What is expected: Below are the records; pull every line that includes "dans".

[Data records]
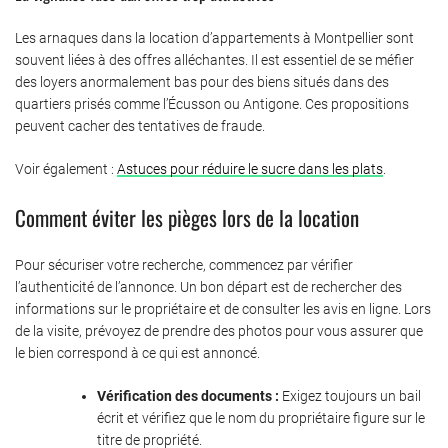
Les arnaques dans la location d’appartements à Montpellier sont
souvent liées à des offres alléchantes. Il est essentiel de se méfier
des loyers anormalement bas pour des biens situés dans des
quartiers prisés comme l’Écusson ou Antigone. Ces propositions
peuvent cacher des tentatives de fraude.
Voir également :
Astuces pour réduire le sucre dans les plats
.
Comment éviter les pièges lors de la location
Pour sécuriser votre recherche, commencez par vérifier
l’authenticité de l’annonce. Un bon départ est de rechercher des
informations sur le propriétaire et de consulter les avis en ligne. Lors
de la visite, prévoyez de prendre des photos pour vous assurer que
le bien correspond à ce qui est annoncé.
Vérification des documents :
Exigez toujours un bail
écrit et vérifiez que le nom du propriétaire figure sur le
titre de propriété.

Answer to this problem:
Les arnaques dans la location d’appartements à Montpellier sont
des loyers anormalement bas pour des biens situés dans des
Astuces pour réduire le sucre dans les plats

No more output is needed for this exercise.